Signs of economic weakness continue in latest jobs, income reports
San José, CA – The February 2024 employment report released by the Department of Labor on Friday, March 8 continued to show signs of weakness. While total job creation seemed healthy, with 275,000 net new jobs reported by the survey of employers, there were significant downsides to the overall report.
First of all, revisions to the December and January job numbers meant that there were 167,000 fewer jobs added those two months than first reported. The January employment report in particular was reduced from 353,000 net new jobs to only 229,000.

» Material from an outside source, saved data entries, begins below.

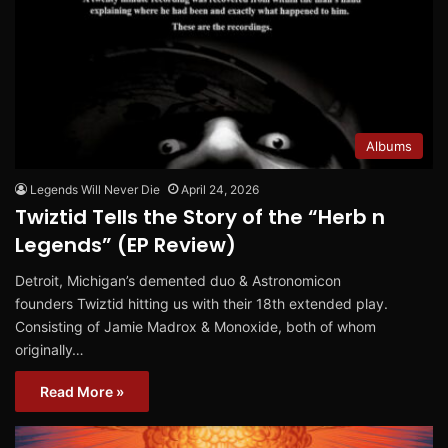
Albums
Legends Will Never Die
April 24, 2026
Twiztid Tells the Story of the “Herb n
Legends” (EP Review)
Detroit, Michigan’s demented duo & Astronomicon
founders Twiztid hitting us with their 18th extended play.
Consisting of Jamie Madrox & Monoxide, both of whom
originally…
Read More »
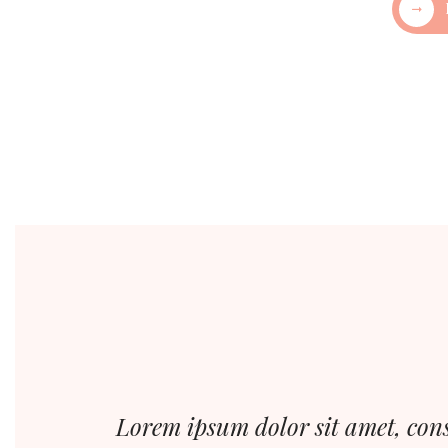
Lorem ipsum dolor sit amet, cons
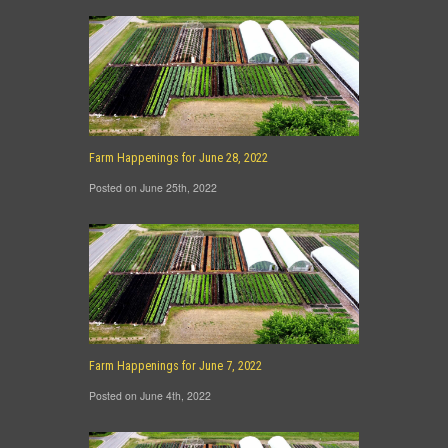
Farm Happenings for June 28, 2022
Posted on June 25th, 2022
Farm Happenings for June 7, 2022
Posted on June 4th, 2022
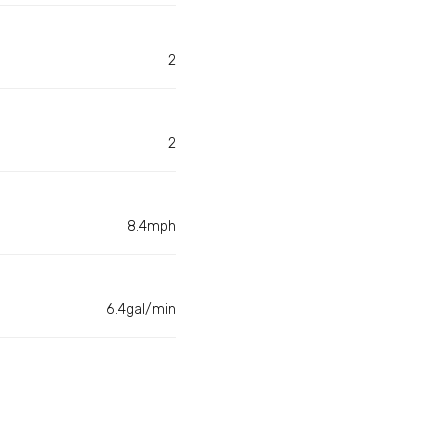
2
2
8.4mph
6.4gal/min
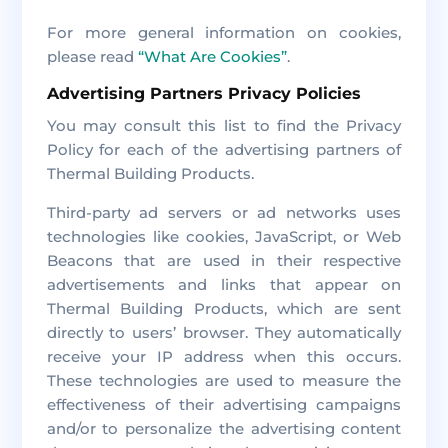
For more general information on cookies,
please read
“What Are Cookies”
.
Advertising Partners Privacy Policies
You may consult this list to find the Privacy
Policy for each of the advertising partners of
Thermal Building Products.
Third-party ad servers or ad networks uses
technologies like cookies, JavaScript, or Web
Beacons that are used in their respective
advertisements and links that appear on
Thermal Building Products, which are sent
directly to users’ browser. They automatically
receive your IP address when this occurs.
These technologies are used to measure the
effectiveness of their advertising campaigns
and/or to personalize the advertising content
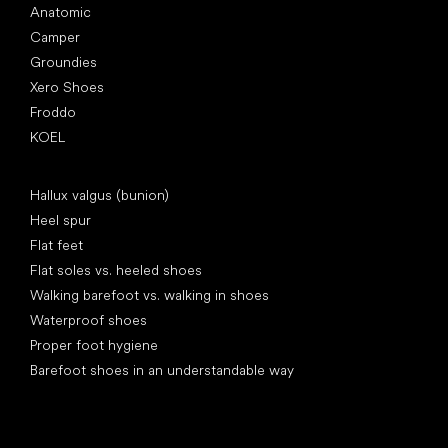
Anatomic
Camper
Groundies
Xero Shoes
Froddo
KOEL
Articles
Hallux valgus (bunion)
Heel spur
Flat feet
Flat soles vs. heeled shoes
Walking barefoot vs. walking in shoes
Waterproof shoes
Proper foot hygiene
Barefoot shoes in an understandable way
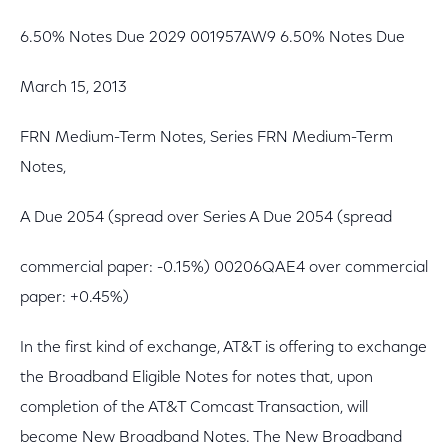
6.50% Notes Due 2029 001957AW9 6.50% Notes Due
March 15, 2013
FRN Medium-Term Notes, Series FRN Medium-Term
Notes,
A Due 2054 (spread over Series A Due 2054 (spread
commercial paper: -0.15%) 00206QAE4 over commercial
paper: +0.45%)
In the first kind of exchange, AT&T is offering to exchange
the Broadband Eligible Notes for notes that, upon
completion of the AT&T Comcast Transaction, will
become New Broadband Notes. The New Broadband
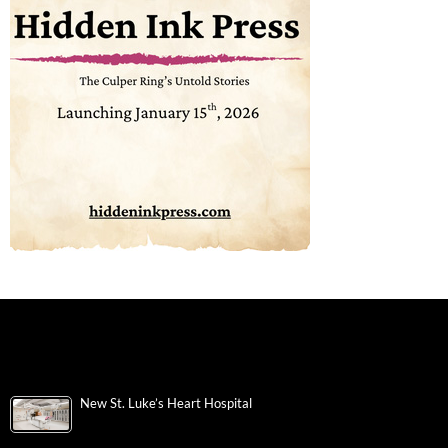
New St. Luke’s Heart Hospital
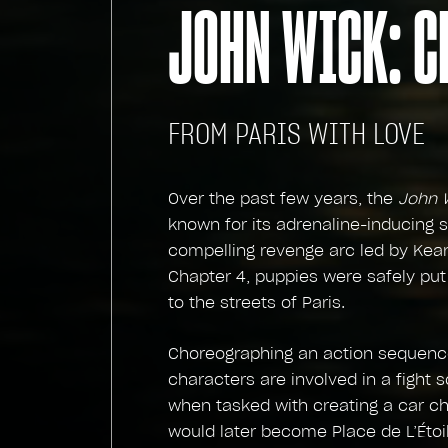
JOHN WICK: C
FROM PARIS WITH LOVE
Over the past few years, the
John 
known for its adrenaline-inducing s
compelling revenge arc led by Kea
Chapter 4, puppies were safely put
to the streets of Paris.
Choreographing an action sequence
characters are involved in a fight
when tasked with creating a car c
would later become Place de L’Étoil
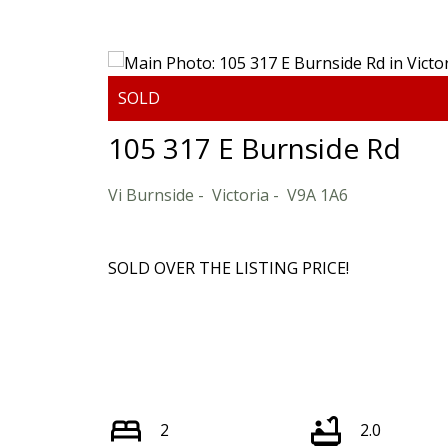
Powered by
Translate
105 317 E Burnside Rd
Vi Burnside
Victoria
V9A 1A6
SOLD OVER THE LISTING PRICE!
2
2.0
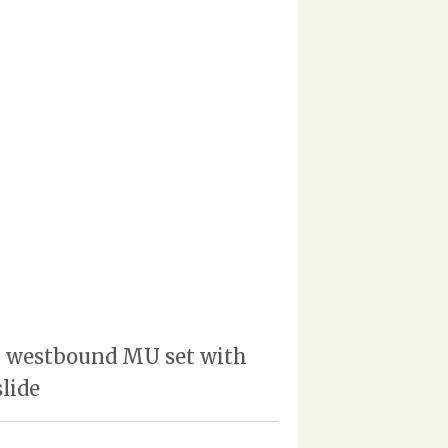
| westbound MU set with
lide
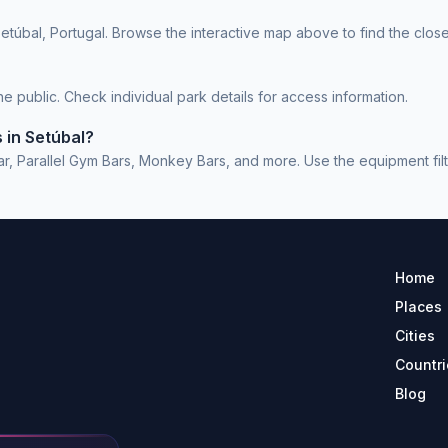
etúbal, Portugal. Browse the interactive map above to find the close
 public. Check individual park details for access information.
 in Setúbal?
, Parallel Gym Bars, Monkey Bars, and more. Use the equipment filter
Home
Places
Cities
Countri
Blog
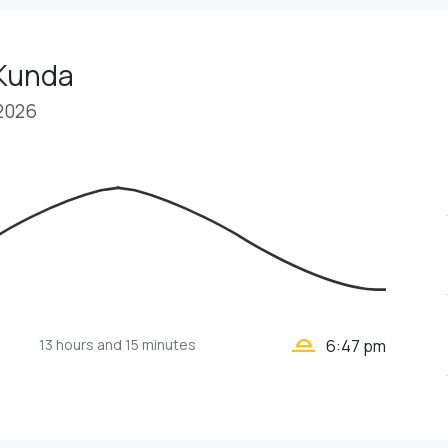
 Kunda
 2026
wb_twilight_2
13 hours
and 15 minutes
6:47 pm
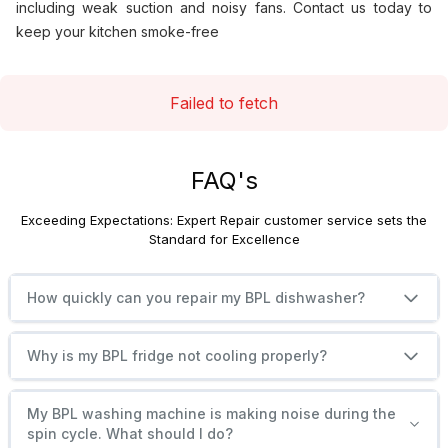
including weak suction and noisy fans. Contact us today to
keep your kitchen smoke-free
Failed to fetch
FAQ's
Exceeding Expectations: Expert Repair customer service sets the
Standard for Excellence
How quickly can you repair my BPL dishwasher?
Why is my BPL fridge not cooling properly?
My BPL washing machine is making noise during the
spin cycle. What should I do?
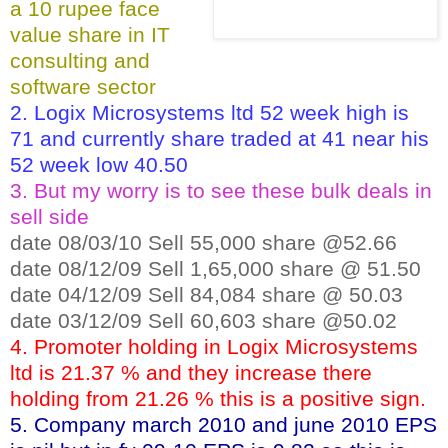
a 10 rupee face
value share in IT
consulting and
software sector
2. Logix Microsystems ltd 52 week high is
71 and currently share traded at 41 near his
52 week low 40.50
3. But my worry is to see these bulk deals in
sell side
date 08/03/10 Sell 55,000 share @52.66
date 08/12/09 Sell 1,65,000 share @ 51.50
date 04/12/09 Sell 84,084 share @ 50.03
date 03/12/09 Sell 60,603 share @50.02
4. Promoter holding in Logix Microsystems
ltd is 21.37 % and they increase there
holding from 21.26 % this is a positive sign.
5. Company march 2010 and june 2010 EPS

Second, the unemployment rate rose from 3.7% in January to 3.9% in February. This number comes from a survey of households, which showed a 184,000 fewer people working in February as compared to January. This was the third month in a row that the number of people working has declined, opposite to what the survey of employers is saying.
The broadest measure of unemployment, which includes those workers who are working part-time because full-time jobs aren’t available, workers that have given up looking, and thus aren’t counted as unemployed, continued to rise to 7.3%. This measure was only 6.7% last July. Most of the increase has come from more workers who are taking part-time jobs because full-time ones are not being offered. This explains part of the difference between the growing job numbers and the declining number of people with jobs.
President Biden, in his state of the union address on Thursday, repeated the claims of many mainstream economists that the economy is managing a “soft landing” where job growth continues while inflation continues to cool. But talk of a “soft landing” typically peaks before a recession, so is actually a negative indicator for the future economy.
While the national news reported on the decline in the Federal Reserve’s (the U.S. central bank) favored inflation measure for January, little was said about the rest of the report. The Personal Consumption Expenditure, or PCE, index did decline in January to 2.4% higher than a year earlier, from 2.6% in December. But the income and spending figures were very weak. There was no increase in after-tax incomes after correcting for inflation. And consumer spending, adjusted for inflation, actually declined by one-tenth of one percent in January (this measure, like other government statistics, is adjusted for seasonal changes, in this case holiday spending).